C-Suite

Audi to slash 10,000 jobs to cut costs

German automaker Audi is cutting 10,000 jobs in Germany to save cost up to $6.6 BN. The premium carmaker, part of Volkswagen Group, said the cuts would be made over the next six years and come through workforce turnover and enhanced retirement packages.

At the same time as eliminating jobs, Audi said it would create up to 2,000 new positions as it hires people to work on electric vehicles and related digital projects.

The news of Audi cutting jobs comes less than a fortnight after Daimler said it would cut more than 1,000 jobs by the end of 2022.

Earlier this year, another German carmaker Volkswagen announced to cut about 7,000 jobs to by 2023 to lower operating costs by $6.6 BN. It was also revealed that most of the job cuts are expected to be carried out through retirement offers.

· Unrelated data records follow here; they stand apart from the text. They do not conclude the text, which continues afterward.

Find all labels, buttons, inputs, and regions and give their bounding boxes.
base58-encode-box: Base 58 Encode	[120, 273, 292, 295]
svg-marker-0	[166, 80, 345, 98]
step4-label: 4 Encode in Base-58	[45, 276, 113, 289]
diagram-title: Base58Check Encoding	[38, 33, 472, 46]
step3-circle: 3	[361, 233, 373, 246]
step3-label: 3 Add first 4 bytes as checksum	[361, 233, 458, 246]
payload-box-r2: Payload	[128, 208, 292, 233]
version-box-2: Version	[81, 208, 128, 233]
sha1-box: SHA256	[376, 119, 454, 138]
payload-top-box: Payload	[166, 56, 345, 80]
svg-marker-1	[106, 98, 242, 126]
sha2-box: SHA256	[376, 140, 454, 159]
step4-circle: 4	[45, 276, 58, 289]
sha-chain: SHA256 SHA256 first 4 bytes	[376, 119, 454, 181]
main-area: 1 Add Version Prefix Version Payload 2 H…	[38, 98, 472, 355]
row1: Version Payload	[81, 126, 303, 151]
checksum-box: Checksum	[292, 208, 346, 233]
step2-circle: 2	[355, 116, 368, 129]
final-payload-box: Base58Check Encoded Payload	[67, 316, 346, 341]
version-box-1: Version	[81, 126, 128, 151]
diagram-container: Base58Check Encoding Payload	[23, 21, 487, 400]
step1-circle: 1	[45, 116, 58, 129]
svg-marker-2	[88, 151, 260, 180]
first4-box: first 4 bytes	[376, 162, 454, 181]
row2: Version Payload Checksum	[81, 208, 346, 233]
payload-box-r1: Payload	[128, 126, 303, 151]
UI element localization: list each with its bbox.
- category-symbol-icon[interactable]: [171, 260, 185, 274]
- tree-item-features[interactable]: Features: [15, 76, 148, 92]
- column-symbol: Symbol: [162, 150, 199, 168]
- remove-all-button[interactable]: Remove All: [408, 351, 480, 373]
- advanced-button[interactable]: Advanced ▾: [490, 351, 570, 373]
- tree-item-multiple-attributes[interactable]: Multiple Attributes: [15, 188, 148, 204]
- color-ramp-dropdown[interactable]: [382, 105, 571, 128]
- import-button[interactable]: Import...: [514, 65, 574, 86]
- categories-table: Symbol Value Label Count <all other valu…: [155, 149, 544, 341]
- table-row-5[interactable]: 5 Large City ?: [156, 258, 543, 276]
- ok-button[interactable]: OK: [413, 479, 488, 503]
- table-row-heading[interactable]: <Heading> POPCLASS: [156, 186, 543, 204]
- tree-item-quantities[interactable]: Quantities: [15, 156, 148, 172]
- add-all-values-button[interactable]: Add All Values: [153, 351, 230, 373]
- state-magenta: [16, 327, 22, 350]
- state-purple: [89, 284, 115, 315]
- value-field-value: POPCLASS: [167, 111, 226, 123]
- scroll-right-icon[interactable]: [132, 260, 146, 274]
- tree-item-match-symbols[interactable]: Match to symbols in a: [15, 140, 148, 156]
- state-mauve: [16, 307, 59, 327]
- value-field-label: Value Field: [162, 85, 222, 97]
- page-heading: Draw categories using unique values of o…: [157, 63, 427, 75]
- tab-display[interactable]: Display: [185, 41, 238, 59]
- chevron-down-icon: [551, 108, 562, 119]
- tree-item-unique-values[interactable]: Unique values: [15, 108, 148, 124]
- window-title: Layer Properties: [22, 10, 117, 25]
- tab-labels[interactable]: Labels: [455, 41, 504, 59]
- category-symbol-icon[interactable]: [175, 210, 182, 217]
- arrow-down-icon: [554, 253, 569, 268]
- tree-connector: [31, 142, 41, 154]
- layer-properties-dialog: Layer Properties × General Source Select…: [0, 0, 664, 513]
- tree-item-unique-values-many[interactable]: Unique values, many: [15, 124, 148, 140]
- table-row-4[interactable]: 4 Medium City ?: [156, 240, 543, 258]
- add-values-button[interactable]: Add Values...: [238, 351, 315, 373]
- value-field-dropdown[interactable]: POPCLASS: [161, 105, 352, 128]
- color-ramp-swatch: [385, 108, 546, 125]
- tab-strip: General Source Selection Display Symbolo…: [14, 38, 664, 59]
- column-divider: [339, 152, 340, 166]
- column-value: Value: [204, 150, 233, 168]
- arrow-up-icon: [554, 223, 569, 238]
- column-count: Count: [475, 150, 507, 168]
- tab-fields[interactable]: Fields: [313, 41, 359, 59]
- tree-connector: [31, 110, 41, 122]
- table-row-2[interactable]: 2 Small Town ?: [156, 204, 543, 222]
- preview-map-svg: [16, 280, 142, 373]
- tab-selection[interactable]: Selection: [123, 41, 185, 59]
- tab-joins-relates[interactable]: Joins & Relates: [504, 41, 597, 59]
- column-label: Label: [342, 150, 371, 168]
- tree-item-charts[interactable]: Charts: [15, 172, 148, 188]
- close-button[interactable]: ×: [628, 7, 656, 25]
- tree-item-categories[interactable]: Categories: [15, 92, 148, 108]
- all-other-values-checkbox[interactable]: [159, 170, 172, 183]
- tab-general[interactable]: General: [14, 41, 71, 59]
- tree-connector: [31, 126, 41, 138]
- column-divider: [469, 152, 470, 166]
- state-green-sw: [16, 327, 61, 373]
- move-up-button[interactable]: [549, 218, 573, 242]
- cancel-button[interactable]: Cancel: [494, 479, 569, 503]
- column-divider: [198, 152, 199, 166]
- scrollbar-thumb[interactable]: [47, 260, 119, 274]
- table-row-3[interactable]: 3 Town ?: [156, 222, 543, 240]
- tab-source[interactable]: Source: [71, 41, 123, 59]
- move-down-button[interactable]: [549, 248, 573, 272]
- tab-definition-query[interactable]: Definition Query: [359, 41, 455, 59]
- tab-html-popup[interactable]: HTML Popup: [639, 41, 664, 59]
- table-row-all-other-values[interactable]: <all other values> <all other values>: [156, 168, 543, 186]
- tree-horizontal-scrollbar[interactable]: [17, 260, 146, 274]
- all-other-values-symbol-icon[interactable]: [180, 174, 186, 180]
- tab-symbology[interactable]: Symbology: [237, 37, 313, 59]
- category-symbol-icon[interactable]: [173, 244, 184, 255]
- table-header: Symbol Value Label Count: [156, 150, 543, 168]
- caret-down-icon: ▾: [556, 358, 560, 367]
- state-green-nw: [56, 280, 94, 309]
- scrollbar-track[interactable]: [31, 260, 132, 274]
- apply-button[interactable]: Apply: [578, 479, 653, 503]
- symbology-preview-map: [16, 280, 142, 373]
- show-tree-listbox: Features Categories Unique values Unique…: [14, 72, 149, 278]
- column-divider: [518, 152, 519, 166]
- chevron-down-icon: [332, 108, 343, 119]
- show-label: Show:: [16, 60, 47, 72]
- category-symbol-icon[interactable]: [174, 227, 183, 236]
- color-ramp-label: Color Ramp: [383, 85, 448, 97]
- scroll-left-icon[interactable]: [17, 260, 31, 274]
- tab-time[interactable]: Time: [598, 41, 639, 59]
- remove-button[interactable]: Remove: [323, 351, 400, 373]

It was estimated that 11,000 Volkswagen employees would be eligible for retirement in 2019. At the same time, the company plans to add 2,000 jobs in research and development.

The car industry is facing a downturn in key markets, including China, as well as increased costs as it meets more stringent European Union emissions regulations and the costly switch to electric vehicles. Audi saw falling sales, revenues and operating profits in the first nine months of 2019.

It is not just German carmakers that are facing sluggish growth. Car parts suppliers Bosch and Continental have announced thousands of job cuts. German car part supplier, Brose this November announced to cut 2,000 jobs in Germany over the next three years due to a slump in earnings. In September, Last month, German supplier Continental said it would cut jobs and close plants over the next ten years as it faces a slowing global auto sector.

The health of the car industry is critical to Germany’s economic strength. It sustains 820,000 jobs domestically, produced total revenues of 423 BN euros in 2017 and contributes around 5 percent to German GDP. More than 77 percent of the cars produced in Germany are exported. But the industry is in trouble, hurt by trade tensions and the slowdown in China, its biggest market. Passenger vehicle sales there fell four percent to 23 million last year, and sales have continued to decline this year, dropping 14 percent in the first half.